In the long run, growth rates in other BRIC countries may well exceed those of China. Although China is clearly leading in growth rates from 2000-15, those from other BRIC countries will become similar or even higher in the period thereafter.

Actual developments fit together very well with the long-term trend from 1995 to 2008. Average annual growth rates in productivity are 2.0% and 3.5% for manufacturing and ME respectively. As these growth rates have been very stable for more than a decade in the pre-crisis period, it is assumed that productivity will continue to grow at these growth rates after the recovery from the crisis.

Strong success on global markets is needed for securing jobs…

Even though the mechanical engineering sector is expected to achieve consistent absolute growth in the following years, this growth is probably not strong enough to more than compensate growth in labour productivity, leading to a net loss in employment. The evolution of EU ME must be valued against the background that domestic demand is expected to be dampened for several years by urgent measures to overcome the public debt and private banking crisis. Without success on global markets and stimulation by emerging economies’ growth, the ME’s perspectives would be worse.

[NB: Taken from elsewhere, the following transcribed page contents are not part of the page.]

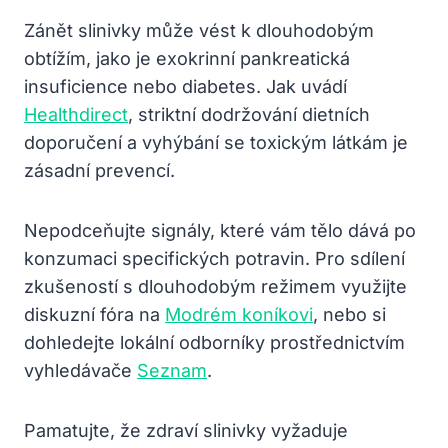
Zánět slinivky může vést k dlouhodobým
obtížím, jako je exokrinní pankreatická
insuficience nebo diabetes. Jak uvádí
Healthdirect
, striktní dodržování dietních
doporučení a vyhýbání se toxickým látkám je
zásadní prevencí.
Nepodceňujte signály, které vám tělo dává po
konzumaci specifických potravin. Pro sdílení
zkušeností s dlouhodobým režimem využijte
diskuzní fóra na
Modrém koníkovi
, nebo si
dohledejte lokální odborníky prostřednictvím
vyhledávače
Seznam
.
Pamatujte, že zdraví slinivky vyžaduje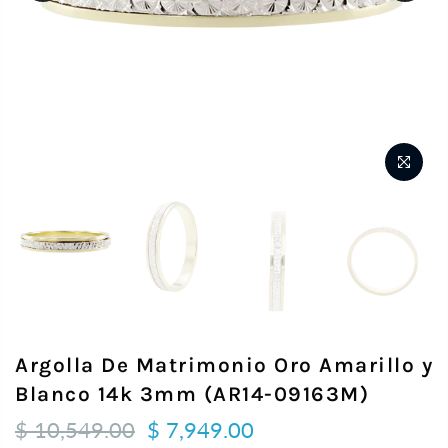
Argolla De Matrimonio Oro Amarillo y
Blanco 14k 3mm (AR14-09163M)
$ 10,549.00
$ 7,949.00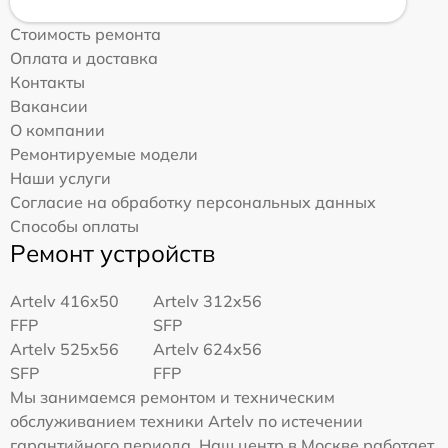
Стоимость ремонта
Оплата и доставка
Контакты
Вакансии
О компании
Ремонтируемые модели
Наши услуги
Согласие на обработку персональных данных
Способы оплаты
Ремонт устройств
Artelv 416x50
Artelv 312x56
FFP
SFP
Artelv 525x56
Artelv 624x56
SFP
FFP
Мы занимаемся ремонтом и техническим
обслуживанием техники Artelv по истечении
гарантийного периода. Наш центр в Москве работает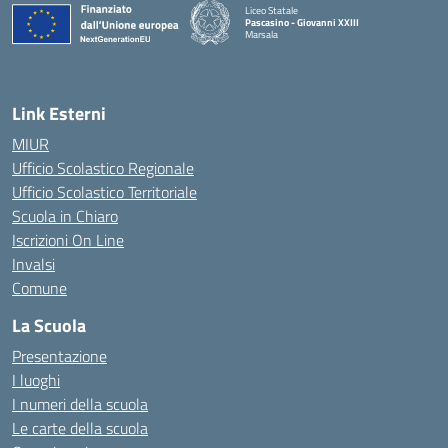
Liceo Statale
Pascasino - Giovanni XXIII
Marsala
— Visita la pagina iniziale della scuola
Link Esterni
MIUR
Ufficio Scolastico Regionale
Ufficio Scolastico Territoriale
Scuola in Chiaro
Iscrizioni On Line
Invalsi
Comune
La Scuola
Presentazione
I luoghi
I numeri della scuola
Le carte della scuola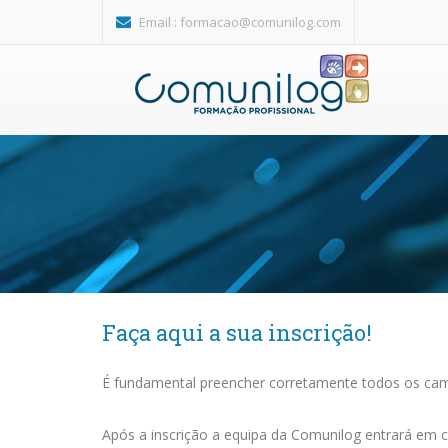
Passar para o conteúdo principal
Email :
formacao@comunilog.com
Faça aqui a sua inscrição!
É fundamental preencher corretamente todos os camp
Após a inscrição a equipa da Comunilog entrará em c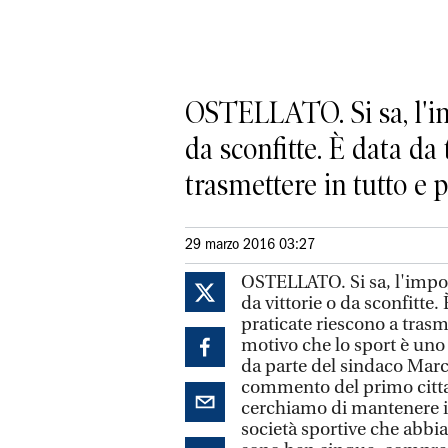
OSTELLATO. Si sa, l'imp
da sconfitte. È data da 
trasmettere in tutto e pe
29 marzo 2016 03:27
OSTELLATO. Si sa, l'import
da vittorie o da sconfitte. 
praticate riescono a trasm
motivo che lo sport è uno
da parte del sindaco Marchi
commento del primo citta
cerchiamo di mantenere ina
società sportive che abbia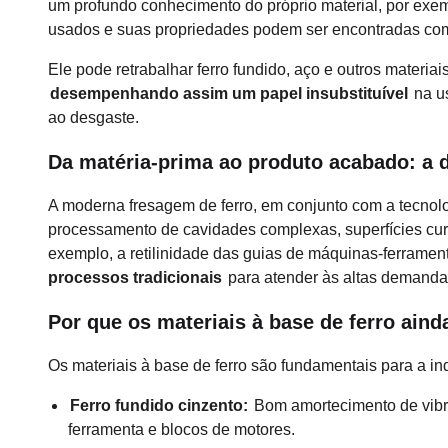
um profundo conhecimento do próprio material, por exem
usados ​​e suas propriedades podem ser encontradas co
Ele pode retrabalhar ferro fundido, aço e outros materiai
desempenhando assim um papel insubstituível
na us
ao desgaste.
Da matéria-prima ao produto acabado: a d
A moderna fresagem de ferro, em conjunto com a tecnol
processamento de cavidades complexas, superfícies curva
exemplo, a retilinidade das guias de máquinas-ferrame
processos tradicionais
para atender às altas demanda
Por que os materiais à base de ferro aind
Os materiais à base de ferro são fundamentais para a i
Ferro fundido cinzento:
Bom amortecimento de vib
ferramenta e blocos de motores.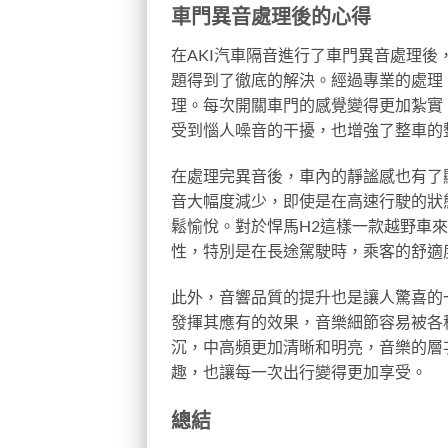
車門異音處理後的心得
在AKI汽車隔音進行了車門異音處理後
題得到了徹底的解決。經過專業的處理
理。每次開關車門的感覺變得更加紮實
受到惱人噪音的干擾，也增強了整車的
在處理完異音後，車內的靜謐感也有了
音大幅度減少，即使是在高速行駛的狀
鬆愉悅。對於悍馬H2這樣一款越野車
性，特別是在長途駕駛時，乘客的舒適
此外，音響品質的提升也是讓人驚喜的
發揮其應有的效果，音樂細節容易被各
沉，中高頻更加清晰和明亮，音樂的層
趣，也讓每一次出行變得更加享受。
總結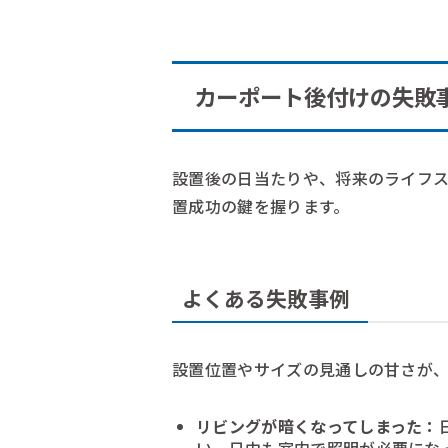
カーポート後付けの失敗
設置後の日当たりや、将来のライフ
置成功の鍵を握ります。
よくある失敗事例
設置位置やサイズの見通しの甘さが、
リビングが暗くなってしまった：
い、日中も室内で照明が必要にな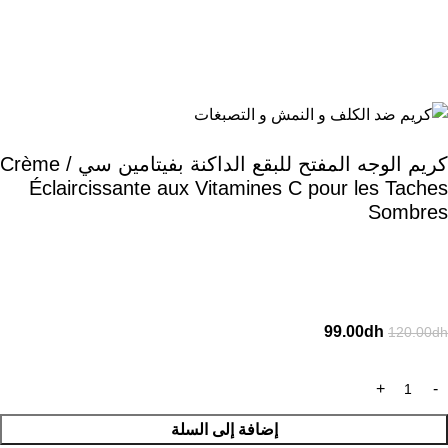
كريم الوجه المفتح للبقع الداكنة بفيتامين سي / Crème
Éclaircissante aux Vitamines C pour les Taches
Sombres
99.00
dh
120.00
dh
إضافة إلى السلة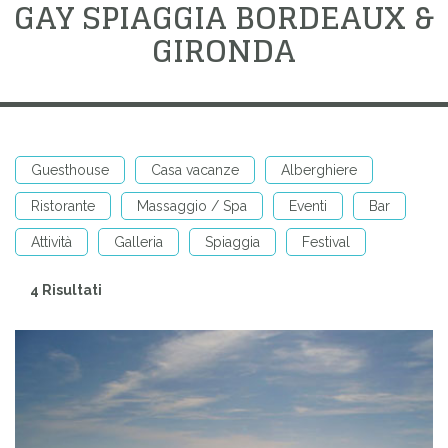
GAY SPIAGGIA BORDEAUX &
GIRONDA
Guesthouse
Casa vacanze
Alberghiere
Ristorante
Massaggio / Spa
Eventi
Bar
Attività
Galleria
Spiaggia
Festival
4 Risultati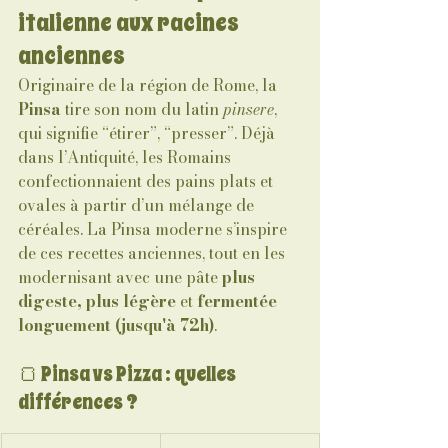
italienne aux racines 
anciennes
Originaire de la région de Rome, la 
Pinsa
 tire son nom du latin 
pinsere
, 
qui signifie “étirer”, “presser”. Déjà 
dans l’Antiquité, les Romains 
confectionnaient des pains plats et 
ovales à partir d’un mélange de 
céréales. La Pinsa moderne s’inspire 
de ces recettes anciennes, tout en les 
modernisant avec une pâte 
plus 
digeste, plus légère
 et 
fermentée 
longuement (jusqu'à 72h)
.
🍞 Pinsa vs Pizza : quelles 
différences ?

… and strong success means above all further penetration in emerging markets

Both of these paths of development highlight the importance of ME’s global alignment. Strong growth can only be generated if EU companies are successful in emerging economies’ markets. The EU ME’s companies are on the leading edge of technology and have always been leader in the supply of resource efficient processes. In this respect, the EU ME is not only an enabling industry in the domestic market but also in global markets. The success in the latter markets will be decisive and require a strong focus on third countries’ needs in products systems and services.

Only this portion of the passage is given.